RFR (11): 8205878: pthread_getcpuclockid is expected to return 0 code
David Holmes
david.holmes at oracle.com
Mon Jul 9 21:41:02 UTC 2018
Hi Chris,
On 10/07/2018 4:22 AM, Chris Plummer wrote:
> Hi David,
>
> Would it be better to problem list this test on solaris using
> JDK-8156708. That way when JDK-8156708 is fixed it can come off the
> problem list and start executing on solaris.
JDK-8156708 is already fixed - it's a dup of JDK-8154715. We could only
fix this for VM created threads. The general problem of TLS destructors
looping if a thread terminates without detaching from the VM is not
solvable - other than by not using TLS in the VM.
Thanks,
David
> thanks,
>
> Chris
>
> On 7/8/18 4:58 PM, David Holmes wrote:
>> tl;dr skip the new regression test on Solaris
>>
>> New webrev:
>>
>> http://cr.openjdk.java.net/~dholmes/8205878/webrev.v3/
>>
>> This excludes the test from running on Solaris, so the makefile
>> doesn't bother compiling this native test and the Java part of the
>> test adds:
>>
>> ! * @requires os.family != "windows" & os.family != "solaris"
>> * @summary Basic test of Thread and ThreadMXBean queries on a natively
>> * attached thread that has failed to detach before
>> terminating.
>> + * @comment The native code only supports POSIX so no windows
>> testing; also
>> + * we have to skip solaris as a terminating thread that
>> fails to
>> + * detach will hit an infinite loop due to TLS destructor
>> issues - see
>> + * comments in JDK-8156708
>>
>> Note this means that Solaris is not affected by the original issue
>> because a still-attached native thread can't actually terminate due to
>> the TLS destructor infinite-loop issue.
>>
>> Thanks,
>> David
>>
>> On 6/07/2018 6:07 PM, David Holmes wrote:
>>> <sigh> The new test is hanging on Solaris. I just discovered we don't
>>> run these tests on Solaris until tier4.
>>>
>>> David
>>>
>>> On 6/07/2018 8:40 AM, David Holmes wrote:
>>>> Hi Chris,
>>>>
>>>> Thanks for looking at this.
>>>>
>>>> Updated webrev:
>>>>
>>>> http://cr.openjdk.java.net/~dholmes/8205878/webrev.v2/
>>>>
>>>> Only real changes in ji05t001.c. (And fixed typo in the new test)
>>>>
>>>> More below ...
>>>>
>>>> On 6/07/2018 7:55 AM, Chris Plummer wrote:
>>>>> Hi David,
>>>>>
>>>>> Solaris problems aside, overall it looks fine. Some minor things I
>>>>> noted:
>>>>>
>>>>> I noticed that exitCode is never modified in agentA() or agentB(),
>>>>> so there isn't much point to having it. If you reach the bottom of
>>>>> the function, it passed, so PASSED can be returned. The code would
>>>>> be more clear if it did this. As-is it is implied that you can
>>>>> reach the bottom when it fails.
>>>>
>>>> I resisted any and all urges to do any kind of unrelated code
>>>> cleanup in the tests - once you start you may end up doing a full
>>>> rewrite.
>>>>
>>>>> Is detaching the threads along the failure paths really needed?

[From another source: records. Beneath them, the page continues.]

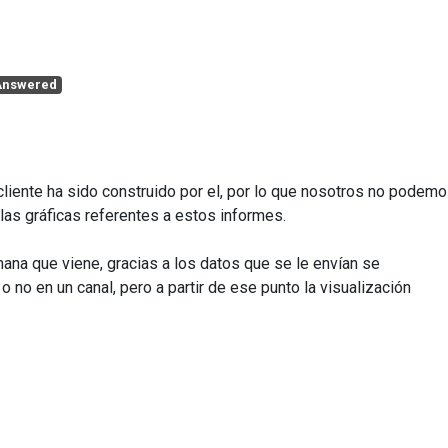
Answered
liente ha sido construido por el, por lo que nosotros no podem
as gráficas referentes a estos informes.
mana que viene, gracias a los datos que se le envían se
 o no en un canal, pero a partir de ese punto la visualización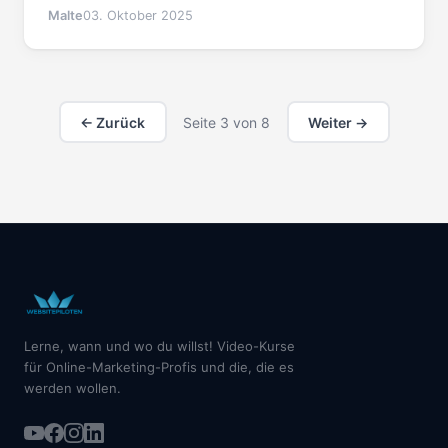
Schritt, wie du deinen Google Ads Account
Malte
03. Oktober 2025
verknüpfst und alle Felder deines Reports in Minuten
anpasst.
← Zurück
Seite
3
von
8
Weiter →
Lerne, wann und wo du willst! Video-Kurse
für Online-Marketing-Profis und die, die es
werden wollen.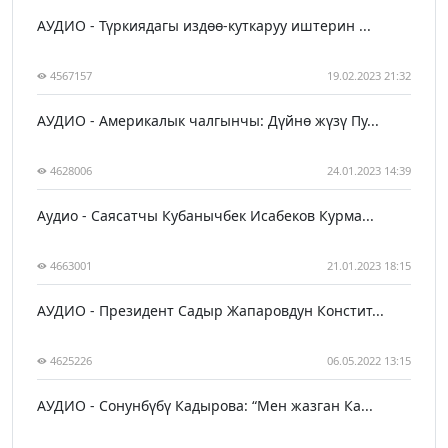
АУДИО - Түркиядагы издөө-куткаруу иштерин ...
4567157
19.02.2023 21:32
АУДИО - Америкалык чалгынчы: Дүйнө жүзү Пу...
4628006
24.01.2023 14:39
Аудио - Саясатчы Кубанычбек Исабеков Курма...
4663001
21.01.2023 18:15
АУДИО - Президент Садыр Жапаровдун Констит...
4625226
06.05.2022 13:15
АУДИО - Сонунбүбү Кадырова: “Мен жазган Ка...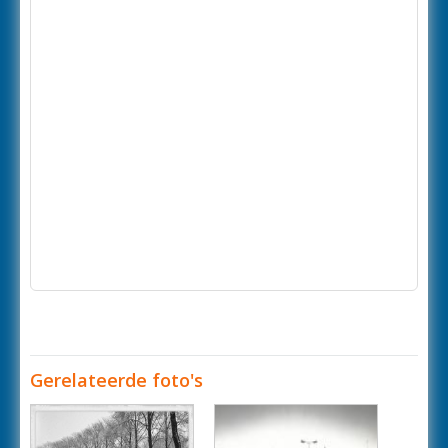
Gerelateerde foto's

>>>>> exit() is called, so this would seem to make it unnecessary.
>>>>
>>>> You're right that isn't necessary. I'll remove the changes from
>>>> before the exits in ji05t001.c
>>>>
>>>>> I prefer assignments not to be embedded inside the "if" condition.

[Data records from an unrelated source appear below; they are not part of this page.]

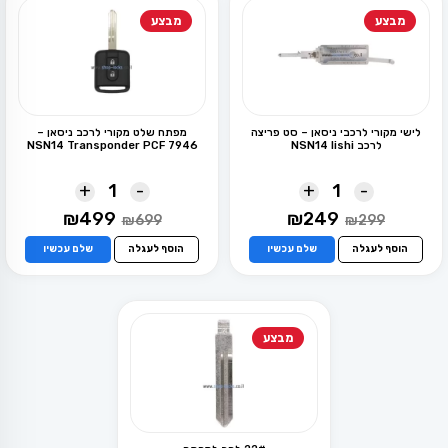
מבצע
מבצע
לישי מקורי לרכבי ניסאן – סט פריצה
מפתח שלט מקורי לרכב ניסאן –
לרכב NSN14 lishi
NSN14 Transponder PCF 7946
+
-
+
-
המחיר
המחיר
המחיר
המחיר
₪
499
₪
249
₪
699
₪
299
המקורי
הנוכחי
המקורי
הנוכחי
היה:
הוא:
היה:
הוא:
הוסף לעגלה
שלם עכשיו
הוסף לעגלה
שלם עכשיו
₪499.
₪699.
₪249.
₪299.
מבצע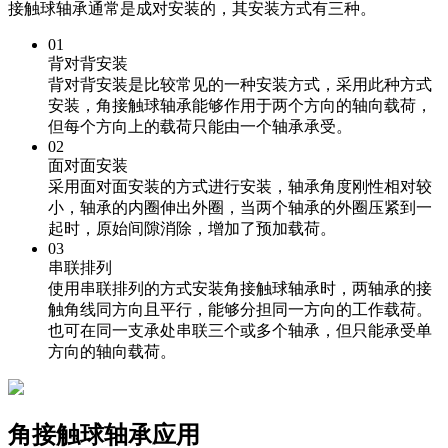
接触球轴承通常是成对安装的，其安装方式有三种。
01
背对背安装
背对背安装是比较常见的一种安装方式，采用此种方式
安装，角接触球轴承能够作用于两个方向的轴向载荷，
但每个方向上的载荷只能由一个轴承承受。
02
面对面安装
采用面对面安装的方式进行安装，轴承角度刚性相对较
小，轴承的内圈伸出外圈，当两个轴承的外圈压紧到一
起时，原始间隙消除，增加了预加载荷。
03
串联排列
使用串联排列的方式安装角接触球轴承时，两轴承的接
触角线同方向且平行，能够分担同一方向的工作载荷。
也可在同一支承处串联三个或多个轴承，但只能承受单
方向的轴向载荷。
角接触球轴承应用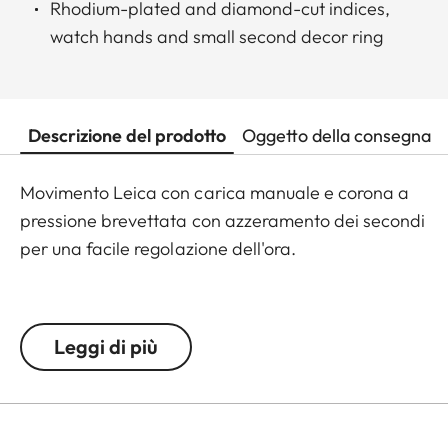
Rhodium-plated and diamond-cut indices,
watch hands and small second decor ring
Descrizione del prodotto
Oggetto della consegna
Movimento Leica con carica manuale e corona a
pressione brevettata con azzeramento dei secondi
per una facile regolazione dell'ora.
Unico linguaggio di design Leica con numerosi
riferimenti al design delle fotocamere: corona a
Leggi di più
pressione (scatto), indicatore di stato del
movimento, cambio rapido della data con
pulsante a ore 1, indicatore della riserva di carica
con due lame sincronizzate, forma della cassa con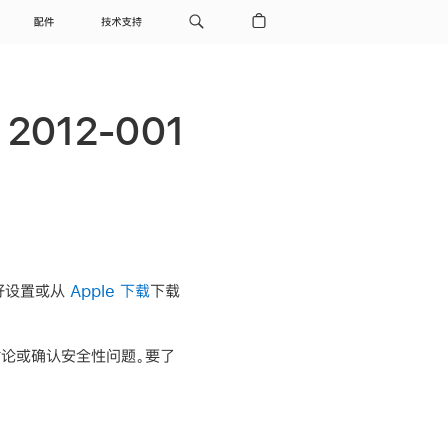
配件
技术支持
 2012-001
。
好设置或从
Apple 下载
下载
讨论或确认安全性问题。要了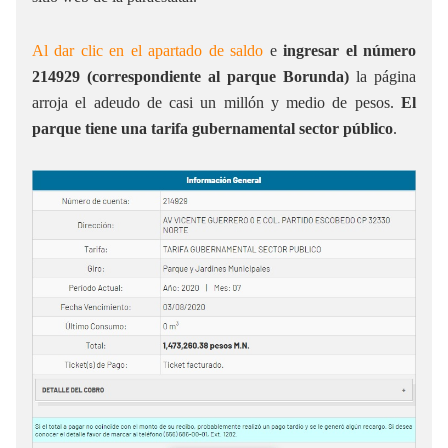
Al dar clic en el apartado de saldo
e
ingresar el número
214929 (correspondiente al parque Borunda)
la página
arroja el adeudo de casi un millón y medio de pesos.
El
parque tiene una tarifa gubernamental sector público
.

>>>>> The DetachCurrentThread code in THREAD_return() is much more
>>>>> readable than the similar code in agentA() and agentB().
>>>>
>>>> It's an existing style already used in that test e.g.
>>>>
>>>> 287 if ((res =
>>>> 288 JNI_ENV_PTR(vm)->AttachCurrentThread(
>>>> 289 JNI_ENV_ARG(vm, (void **) &env), (void *) 0))
>>>> != 0) {
>>>>
>>>> and I don't mind it, so I'd prefer not to change it.
>>>>
>>>>> In the test:
>>>>>
>>>>> 54 // Generally as long as we don't crash of throw
>>>>> unexpected
>>>>> 55 // exceptions then the test passes. In some cases we
>>>>> know exactly
>>>>>
>>>>> "of" should be "or".
>>>>
>>>> Well spotted. Thanks.
>>>>
>>>>> Shouldn't you be catching exceptions for all the Thread methods you
>>>>> are calling? Otherwise the test will exit if one is thrown, and the
>>>>> above comment indicates that you don't want this.
>>>>
>>>> I'm not expecting there to be any exceptions from any of the called
>>>> methods. That would potentially indicate a problem in handling the
>>>> terminated native thread, so would indicate a test failure.
>>>>
>>>>> Don't we normally put these tests in a package?
>>>>
>>>> Doesn't seem to be any hard and fast rule. I only uses packages when
>>>> they are important for the test. In runtime we have 905 java files
>>>> and only 116 have a package statement. It varies elsewhere.
>>>>
>>>> Thanks,
>>>> David
>>>>
>>>>> thanks,
>>>>>
>>>>> Chris
>>>>>
>>>>> On 7/5/18 2:58 AM, David Holmes wrote:
>>>>>> <sigh> Solaris compiler complains about doing a return from inside
>>>>>> a do-while loop. I'll have to rework part of the fix tomorrow.
>>>>>>
>>>>>> David
>>>>>>
>>>>>> On 5/07/2018 6:19 PM, David Holmes wrote:
>>>>>>> Bug: https://bugs.openjdk.java.net/browse/JDK-8205878
>>>>>>> Webrev: http://cr.openjdk.java.net/~dholmes/8205878/webrev/
>>>>>>>
>>>>>>> Problem:
>>>>>>>
>>>>>>> The tests create native threads that attach to the VM through
>>>>>>> JNI_AttachCurrentThread but which then terminate without
>>>>>>> detaching themselves. When the VM exits and we're using Flight
>>>>>>> Recorder "dumponexit" this leads to a call to VM_PrintThreads
>>>>>>> that in part wants to print the per-thread CPU usage. When we
>>>>>>> encounter the threads that have terminated already the low level
>>>>>>> pthread_getcpuclockid calls returns ESRCH but the code doesn't
>>>>>>> expect that and so fails an assert in debug mode and can SEGV in
>>>>>>> product mode.
>>>>>>>
>>>>>>> Solution:
>>>>>>>
>>>>>>> Serviceability-side: fix the tests
>>>>>>>
>>>>>>> Change the tests so that the threads detach before terminating.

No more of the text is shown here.